Dkron agent problems connecting to cluster on larger installations.

**Describe the bug**
We use digital ocean k8s cluster. Dkron v4 server is deployed using dkron helm chart.
Each application namespace has its own(or several) dkron agents to run jobs based on tags.

All is well and working until we hit what looks to be a scaling threshold( ~80-85 agent pods ) and then the serf becomes unstable.
Agents can't fully connect to cluster anymore, or rather set their tags.
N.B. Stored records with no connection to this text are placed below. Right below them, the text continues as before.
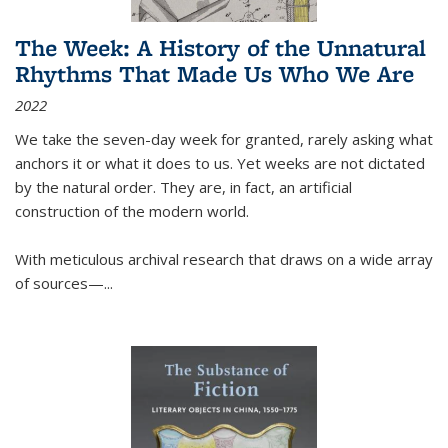
The Week: A History of the Unnatural
Rhythms That Made Us Who We Are
2022
We take the seven-day week for granted, rarely asking what
anchors it or what it does to us. Yet weeks are not dictated
by the natural order. They are, in fact, an artificial
construction of the modern world.
With meticulous archival research that draws on a wide array
of sources—...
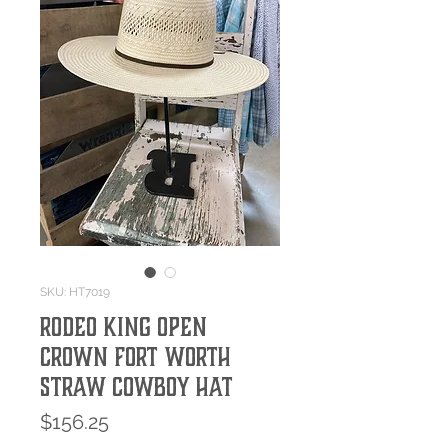
SKU: HT7019
RODEO KING OPEN
CROWN FORT WORTH
STRAW COWBOY HAT
Price
$156.25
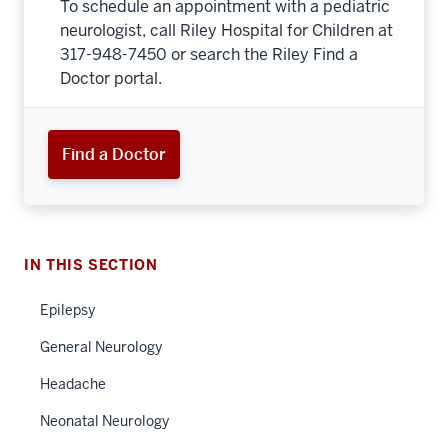
To schedule an appointment with a pediatric
neurologist, call Riley Hospital for Children at
317-948-7450 or search the Riley Find a
Doctor portal.
Find a Doctor
IN THIS SECTION
Epilepsy
General Neurology
Headache
Neonatal Neurology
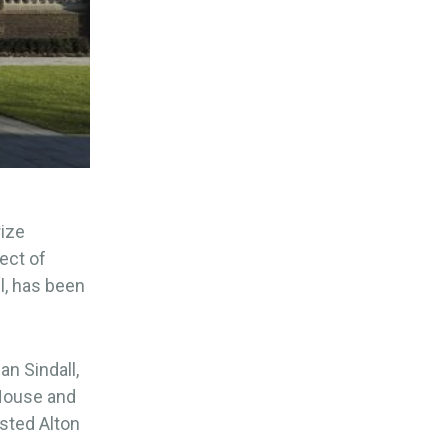
rize
ject of
l, has been
n Sindall,
 House and
sted Alton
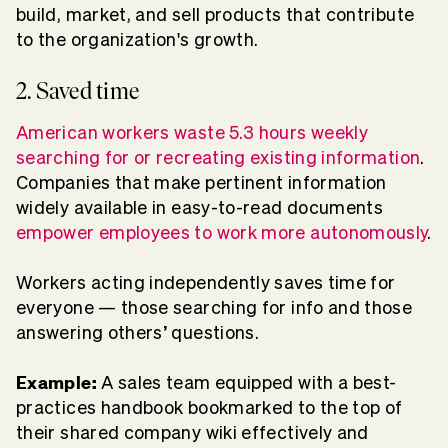
build, market, and sell products that contribute
to the organization's growth.
2. Saved time
American workers waste 5.3 hours weekly
searching for or recreating existing information
.
Companies that make pertinent information
widely available in easy-to-read documents
empower employees to work more autonomously
.
Workers acting independently saves time for
everyone — those searching for info and those
answering others’ questions.
Example:
A sales team equipped with a best-
practices handbook bookmarked to the top of
their shared company wiki effectively and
The same thing that worked  when cluster was smaller now mostly fails, although if left on its own it sometimes can join and works until restarted.

Related logs from agent:

dkron time="2025-04-09T13:31:56Z" level=info msg="2025/04/09 13:31:56 [INFO] serf: EventMemberJoin: app1-dkron-worker-dfcd587f7-57wkn 10.244.27.220"                                                                                          
dkron time="2025-04-09T13:31:56Z" level=info msg="agent: Retry join LAN is supported for: aliyun aws azure digitalocean gce k8s linode mdns os packet scaleway softlayer tencentcloud triton vsphere" node=app1-dkron-worker-dfcd587f7-57wkn  
dkron time="2025-04-09T13:31:56Z" level=info msg="agent: Joining cluster..." cluster=LAN node=app1-dkron-worker-dfcd587f7-57wkn                                                                                                               
dkron time="2025-04-09T13:31:56Z" level=info msg="2025/04/09 13:31:56 [DEBUG] memberlist: Initiating push/pull sync with:  10.244.12.71:8946"                                                                                                
dkron time="2025-04-09T13:31:56Z" level=info msg="2025/04/09 13:31:56 [INFO] serf: EventMemberJoin: app2-service-dkron-worker-545cbd6958-hs7wk 10.244.7.245"                                                                                 
dkron time="2025-04-09T13:31:56Z" level=info msg="2025/04/09 13:31:56 [INFO] serf: EventMemberJoin: app3-dkron-worker-8578d5d74b-7b88w 10.244.6.221"                                                                     
dkron time="2025-04-09T13:31:56Z" level=info msg="2025/04/09 13:31:56 [INFO] serf: EventMemberJoin: dkron4-server-1 10.244.8.31"                                                                                                             
dkron time="2025-04-09T13:31:56Z" level=info msg="2025/04/09 13:31:56 [INFO] serf: EventMemberJoin: dkron4-agent-fd99df5cd-9k7fr 10.244.6.82"                                                                                                
dkron time="2025-04-09T13:31:56Z" level=info msg="2025/04/09 13:31:56 [INFO] serf: EventMemberJoin: dkron4-server-0 10.244.24.233"                                                                                                           
dkron time="2025-04-09T13:31:56Z" level=info msg="2025/04/09 13:31:56 [INFO] serf: EventMemberJoin: dkron4-server-2 10.244.12.71"                                                                                                            
dkron time="2025-04-09T13:31:56Z" level=info msg="2025/04/09 13:31:56 [INFO] serf: EventMemberJoin: dkron4-server-3 10.244.27.229"
...                                                                                                           
dkron time="2025-04-09T13:31:56Z" level=info msg="2025/04/09 13:31:56 [DEBUG] memberlist: Initiating push/pull sync with:  10.244.24.233:8946"                                                                                               
dkron time="2025-04-09T13:31:56Z" level=info msg="2025/04/09 13:31:56 [DEBUG] memberlist: Initiating push/pull sync with:  10.244.8.31:8946"    
dkron time="2025-04-09T13:31:56Z" level=info msg="2025/04/09 13:31:56 [DEBUG] memberlist: Initiating push/pull sync with:  10.244.27.229:8946"  
dkron time="2025-04-09T13:31:56Z" level=info msg="agent: Join LAN completed. Synced with 4 initial agents" node=app1-dkron-worker-dfcd587f7-57wkn 
...
dkron time="2025-04-09T13:31:56Z" level=info msg="2025/04/09 13:31:56 [INFO] serf: EventMemberUpdate: app1-dkron-worker-dfcd587f7-57wkn"                                                                                                      
dkron time="2025-04-09T13:31:56Z" level=info msg="2025/04/09 13:31:56 [DEBUG] serf: messageJoinType: app1-dkron-worker-dfcd587f7-57wkn"                                                                                                       
dkron time="2025-04-09T13:31:56Z" level=info msg="2025/04/09 13:31:56 [DEBUG] serf: messageJoinType: app1-dkron-worker-dfcd587f7-57wkn"                                                                                                       
dkron time="2025-04-09T13:31:56Z" level=info msg="2025/04/09 13:31:56 [DEBUG] serf: messageJoinType: app1-dkron-worker-dfcd587f7-57wkn"                                                                                                       
dkron time="2025-04-09T13:31:57Z" level=info msg="2025/04/09 13:31:57 [DEBUG] serf: messageJoinType: app1-dkron-worker-dfcd587f7-57wkn"                                                                                                       
dkron time="2025-04-09T13:31:57Z" level=info msg="2025/04/09 13:31:57 [DEBUG] serf: messageJoinType: app1-dkron-worker-dfcd587f7-57wkn"                                                                                                       
...
dkron Error: agent: Error setting tags: timeout waiting for update broadcast                                                                                                                                                                 
dkron Usage:                                                                                                                                                                                                                                 
dkron   dkron agent [flags]                                                                                                               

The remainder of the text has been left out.